Allison's side of the bed is empty. I rub my hand across the sheets. They're cold. She's been up for a while now. Something's wrong. She never wakes up before I do.
"Alli?" My voice sounds wrong. Too loud in the quiet house.
Not once in our entire marriage has she gotten up before me. I'm the early riser. Up before dawn almost every day of the week for my shift at the factory.
Last Sunday morning. Her face half-buried in the pillow, one eye cracked open, watching me as I threw on my jeans and work shirt. "Five more minutes," she mumbled. "Come back to bed with me." And I did just that. Like I always have.
Out of bed now, moving through the house. The bathroom is empty, the shower dry. The kitchen…empty, no coffee made.
Her mug sits on the counter. The blue one with the chipped handle, the one she's used every morning since we moved in. There's a ring of dried coffee at the bottom. Yesterday's coffee.
"If you keep leaving your things out, we're going to get ants," I told her last week. She laughed. "Then we'll have pets. Arya's always wanted a pet." She was always doing that: turning my concerns into jokes, making me smile when I wanted to worry.
I run to Arya's room and swing the door open so hard it hits the doorstop and flies back into me. The unmade bed, the blanket crumpled up, stuffed animals scattered all over the floor. For one desperate moment I think she's hiding. Playing hide-and-seek. She's going to jump out any second and scare me the way she likes to do when I get up in the mornings. But she's not hiding. She's not here.
The empty space on her pillow where Snowball should be. That damn ratty stuffed bunny she sleeps with every night and refuses to let us wash. She insists it will die if we do. She never goes anywhere without Snowball.
Three nights ago. The storm.
The power had been out for hours. Rain slamming sideways against the windows, hail the size of golf balls. The only light came from an ocean-breeze candle flickering on the side table, casting shadows that made the living room feel like a different house. Arya was terrified. She hates storms. Always has. So I did what I always do and made it a game.
"Come out, come out, wherever you are," I called, taking slow, exaggerated steps through the dark. "I have absolutely no idea where Arya could be hiding. I might have to give up."
A giggle comes from the window. I looked over just as lightning flooded the room, and there they were— tiny feet peeking out beneath the curtains. She couldn't have been more obvious if she'd tried. "Oh no," I said, loud enough for her to hear. "She's too good at this. I'll never find her." The giggles got louder. I reached for the split in the curtains and yanked them open.
"Gotcha!" She shrieked. That pure, joyful shriek of a child who knows she's safe. I scooped her up and spun her in the air, her laughter echoing off the walls, louder than the thunder.
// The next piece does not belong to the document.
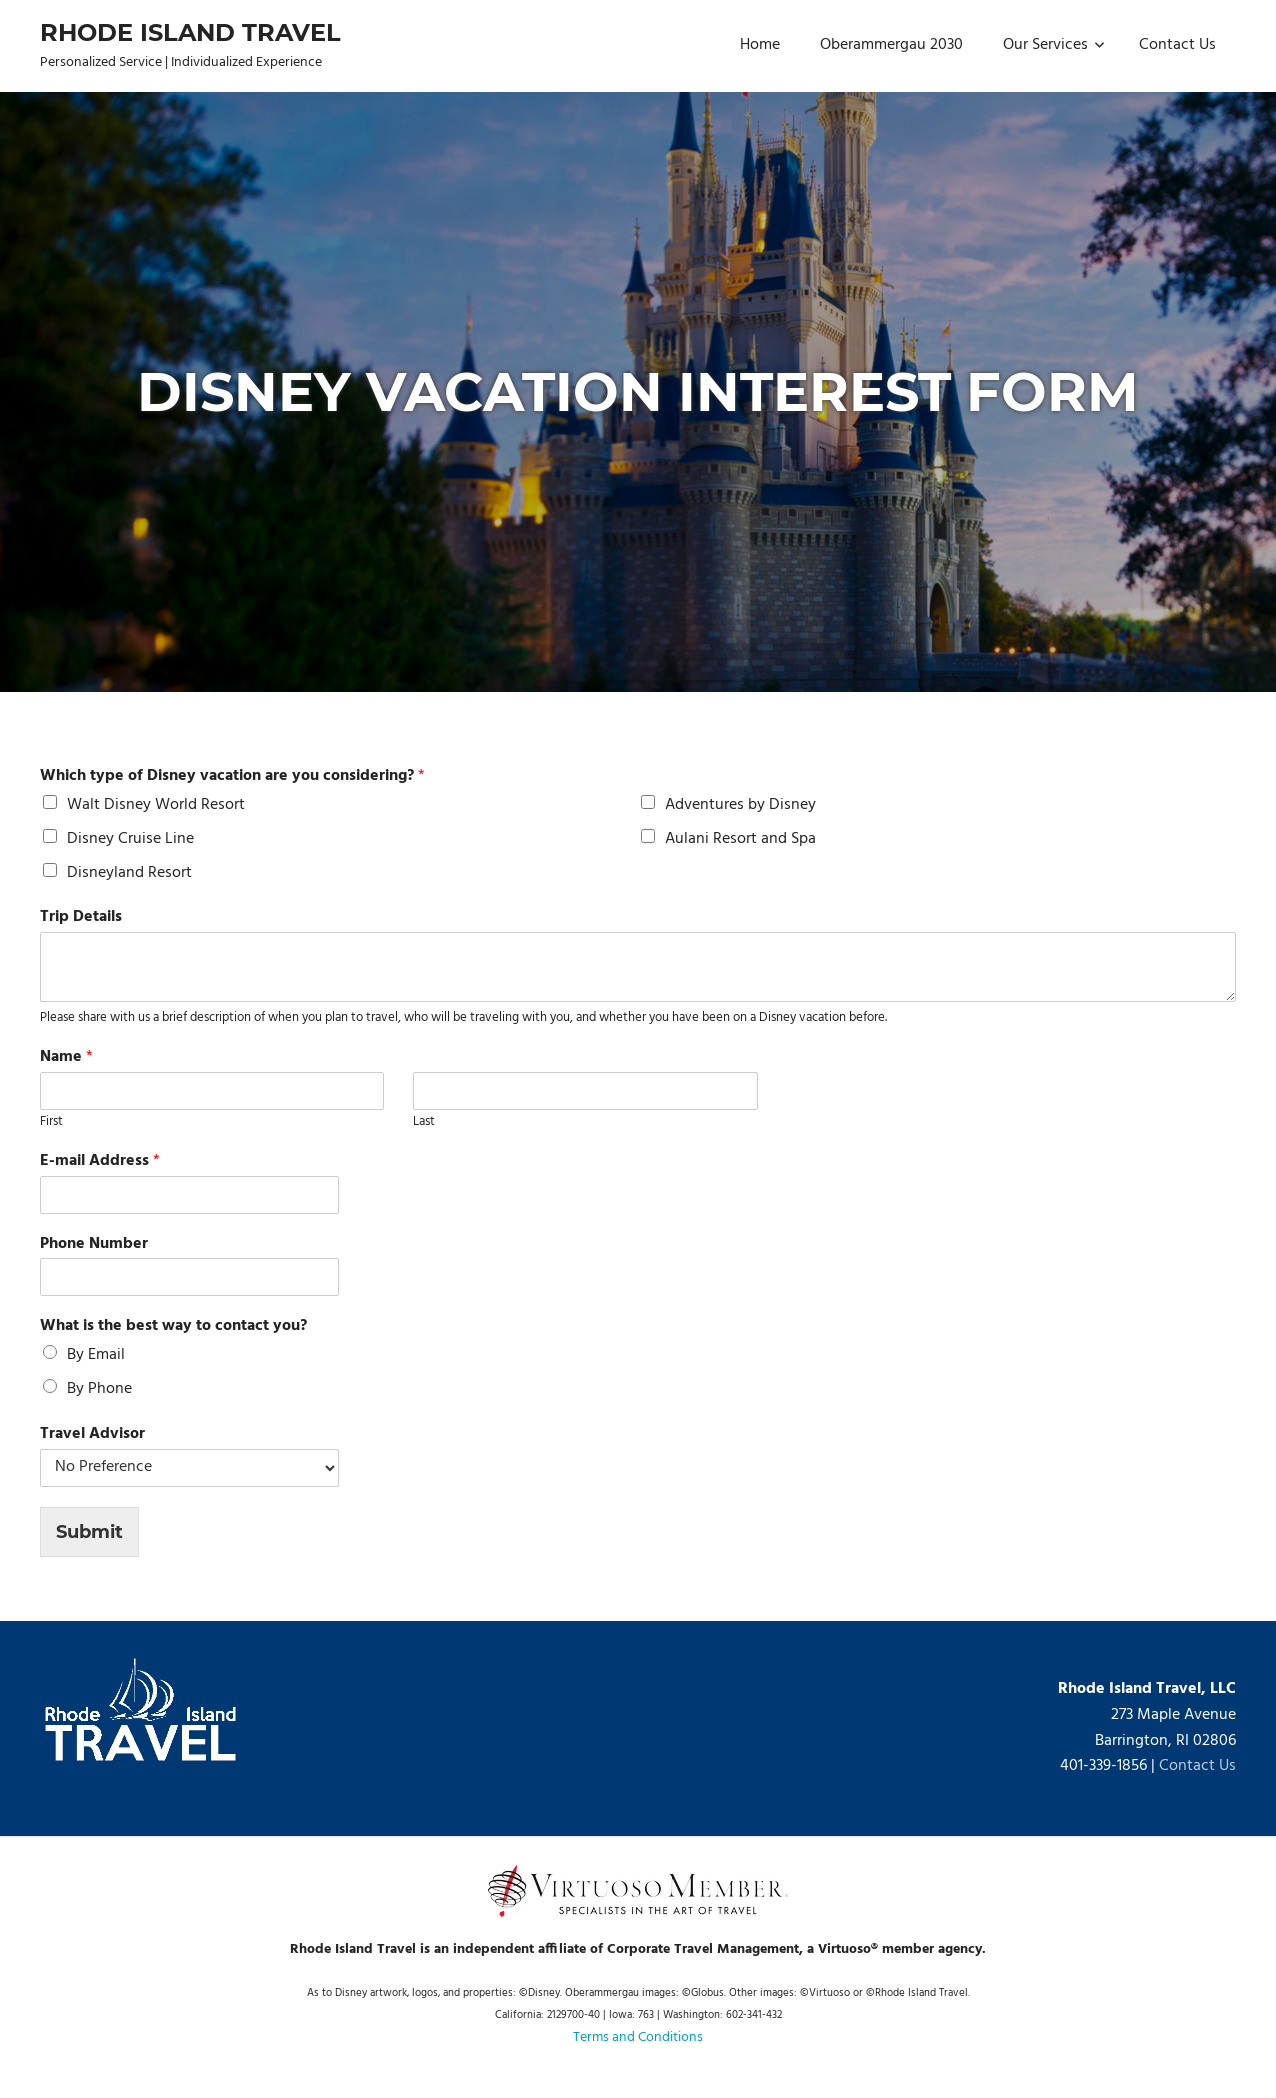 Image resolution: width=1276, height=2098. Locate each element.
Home (760, 45)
"How did you know?" she squealed. "What can I say, kiddo. I'll always find you." I held her close, pressing a kiss onto the top of her head. She smelled like strawberry shampoo and the peanut butter crackers she'd been eating all afternoon. Her little arms wrapped around my neck and squeezed.
"Promise?" she whispered.
"Promise."
About
About the Author
Hello! I'm a writer from Omaha, Nebraska with a day job in IT. I live with my wife, Morgan, and my tortoiseshell cat, Rayne. To escape the technical side of my job, I like to come home and fall into a story. Reading is one of my favorite pastimes, and it naturally led me to start writing on my own.
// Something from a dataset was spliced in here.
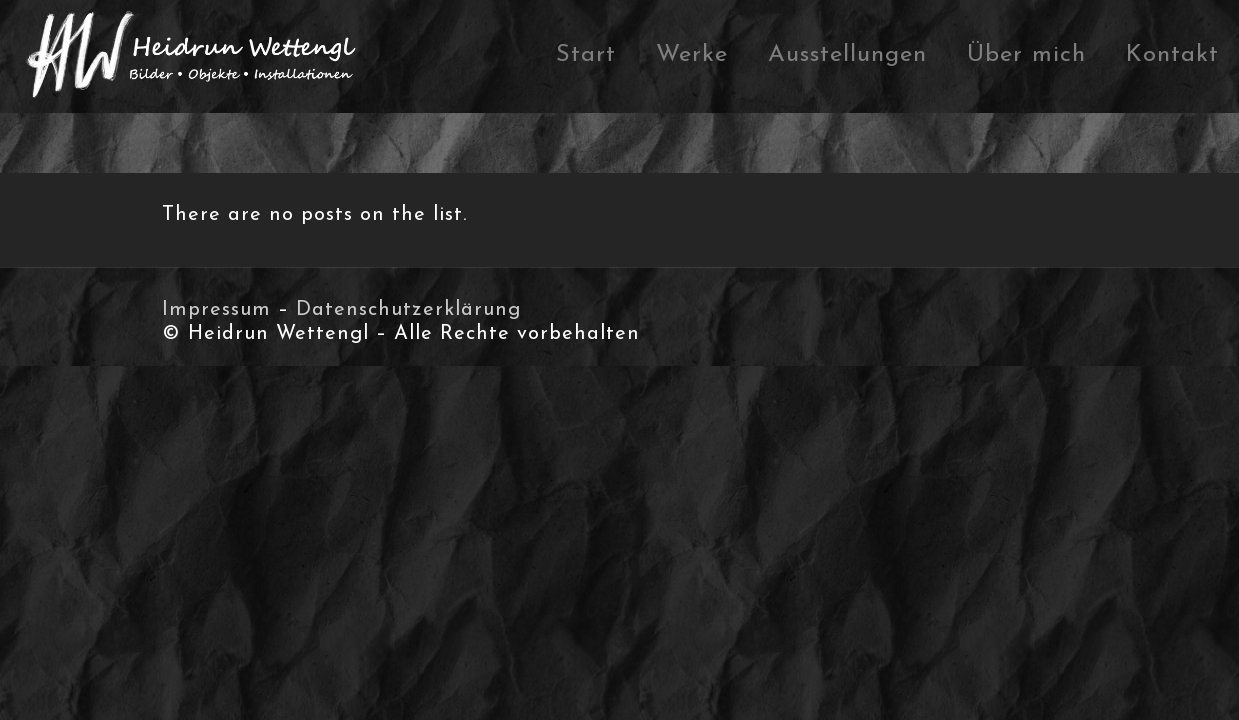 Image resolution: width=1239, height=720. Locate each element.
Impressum (216, 310)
I enjoy a wide variety of novels, but by far my favorite genre is thrillers. There's something about the fast-paced, what's-going-to-happen-next nature of a story that has always stuck with me.
What Remains is my debut novel, and it's a story I've been building toward for years. I've written many short stories and even another full-length novel, but none of them felt right to share until now. This is a story I believe needed to be told, and I hope you enjoy reading it as much as I've enjoyed writing it.